Isn't it strange when you want something for such a long time that when you finally get it, you realise you don't really want it?Last night I had my final ever class at the ballet school. All year I've been setting my sights on this endpoint, to when I could move on from doing classes with 12 year olds, when I would never have to dress up as another fairytale character again, or be frustrated by the fact that half the class are there to socialise and can't really be bothered doing class.
It was a bit of an anti-climax, since the concert was last week so only a fraction of the school even came to class this week. And there's always that end-of-year vibe which means everything's a bit lackadaisical (how often do you get to use that word? How often?!)
But when I walked out of the studio last night, I was kind of shocked to realise that my overriding emotion was not relief, or excitement, or triumph - I was sad! As challenging as it's been, you can't help but develop a friendship and a sort of loyalty to the people you dance with. Regardless of whether you have anything in common, or whether you even like them, when you dance you're exposing so much of yourself that you do form an odd bond with the people who do it alongside you. You spend so much time working so hard in a little room together, and learning to work together for the same things. You see each other at your most vulnerable, putting yourself on the line physically, pushing your boundaries, so by the end of it you feel like you know each other.
And I'm going to miss that studio too - that space. Even though it's just four walls with a roof on top, I've spent so many hours in there that I've developed a strange affection for it, despite the slippery spots in the corners (I know which floorboards to avoid), the wobbly barres (I have a favourite position), and the horrible mirrors (never look in the downstairs mirror because it adds 10 kilos).
It's really taken me by surprise, because the whole year just seemed like an enormous obstacle back in February, when I decided to do this. And suddenly I've found that although it was hard and often incredibly frustrating, I'm going to miss those girls, and those classes.

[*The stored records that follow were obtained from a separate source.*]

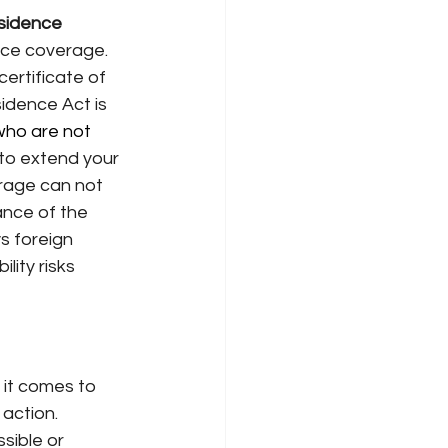
sidence 
nce coverage. 
certificate of 
idence Act is 
 who are not 
to extend your
rage can not 
ance of the 
s foreign
lity risks 
 it comes to 
action. 
sible or 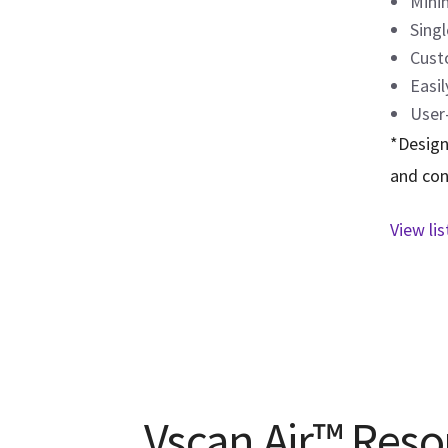
Mini
Singl
Cust
Easil
User-
*Design
and con
View li
Vscan Air™ Reso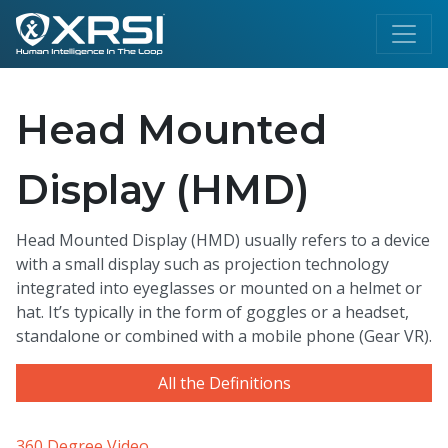
Head Mounted
Display (HMD)
Head Mounted Display (HMD) usually refers to a device
with a small display such as projection technology
integrated into eyeglasses or mounted on a helmet or
hat. It’s typically in the form of goggles or a headset,
standalone or combined with a mobile phone (Gear VR).
All the Definitions
360 Degree Video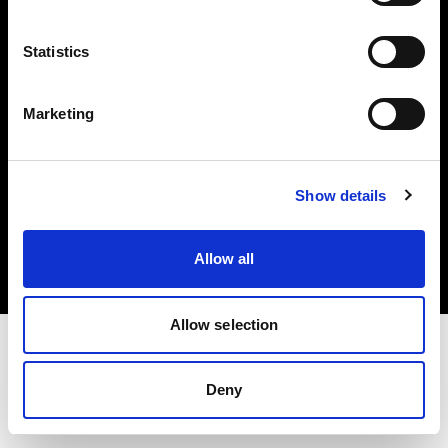
Investors
Statistics
Share The Light
Marketing
Copyright (C) 1968-2025 Profoto AB. All rights reserved.
Show details
Poland
Cookies
Allow all
Privacy policy
Terms of use
Allow selection
Deny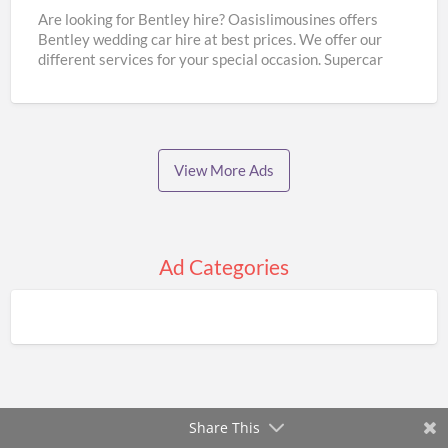
Hire
Are looking for Bentley hire? Oasislimousines offers
Bentley wedding car hire at best prices. We offer our
|
different services for your special occasion. Supercar
Oasislimousines
wedding
[…]
View More Ads
Ad Categories
Share This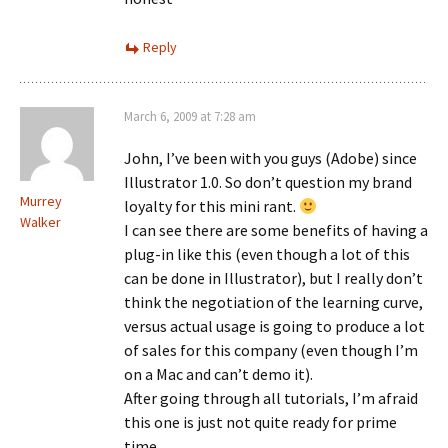
Reply
March 6, 2009 at 7:28 am
John, I’ve been with you guys (Adobe) since
Illustrator 1.0. So don’t question my brand
Murrey
loyalty for this mini rant.
Walker
I can see there are some benefits of having a
plug-in like this (even though a lot of this
can be done in Illustrator), but I really don’t
think the negotiation of the learning curve,
versus actual usage is going to produce a lot
of sales for this company (even though I’m
on a Mac and can’t demo it).
After going through all tutorials, I’m afraid
this one is just not quite ready for prime
time.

Driving home after class I had a rising sense of panic as I realised that I'm on my own now. Ballet's over, and after tonight's SDC performance it will close for a few weeks too. So now I rely on my own motivation (unreliable at the best of times) to keep me stretching, doing barre at home, and going to the gym. Scary thought.
Monday, December 11, 2006
Winging It
One down, one to go.We had our end of year ballet production on the weekend. I had forgotten how much I love that atmosphere - the view from the wings, the smell of makeup, the panicky chaos backstage and then the vacuum of being onstage. The heat of all the lights. They're little trademarks that have been part of my life since I was four, and they work like a trigger for every performance memory I have.

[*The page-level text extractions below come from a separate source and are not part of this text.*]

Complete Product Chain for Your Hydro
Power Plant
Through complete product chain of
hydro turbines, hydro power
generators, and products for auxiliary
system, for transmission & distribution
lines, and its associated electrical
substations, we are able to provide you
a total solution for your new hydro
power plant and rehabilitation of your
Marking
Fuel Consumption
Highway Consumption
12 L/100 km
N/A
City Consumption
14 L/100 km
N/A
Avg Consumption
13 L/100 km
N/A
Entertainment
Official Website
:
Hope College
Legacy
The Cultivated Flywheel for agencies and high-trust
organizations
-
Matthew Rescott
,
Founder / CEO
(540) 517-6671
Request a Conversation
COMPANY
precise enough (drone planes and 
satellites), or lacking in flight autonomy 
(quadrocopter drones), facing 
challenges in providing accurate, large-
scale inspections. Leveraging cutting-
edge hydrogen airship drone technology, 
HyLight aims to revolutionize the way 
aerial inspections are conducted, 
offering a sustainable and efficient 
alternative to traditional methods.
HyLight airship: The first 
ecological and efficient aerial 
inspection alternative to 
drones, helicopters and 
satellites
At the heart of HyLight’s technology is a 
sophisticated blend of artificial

It went almost without a glitch - performing our contemporary piece was possibly the happiest experience I've had all year. Our costumes were red and there was just a moment when the whole stage was bathed in hot, red lighting and it was like being underwater - strange, but blissful. It was a fantastic piece to dance and I think it even ranks as my favourite thing I've ever performed.
Ballet was less intense, although it was fun. We had one disasterous moment where our entrances got confused and half of us ended up entering from the wrong wing, which threw out our groupings for that whole piece and messed up the lines. But it wasn't major, and I think we rescued it. What's a performance without a screw up anyway?
Thankfully I still have the SDC concert to wean me off performing for a while - I'm already suffering minor comedown blues. I won't quite know what to do with myself after next week. I spent literally ALL day Saturday in the studio, and then all day Sunday at the theatre, and I still have rehearsals and classes all week.
Also, this was my last ever ballet performance. From next year, I'll only be performing contemporary and modern stuff - mostly I'm happy about that, since it's what I love and I'm so much happier in bare feet than en pointe. But it marks the end of an era, so I did find myself feeling a little wistful at times.
I never thought I'd be sad about saying goodbye to fairytale ballets!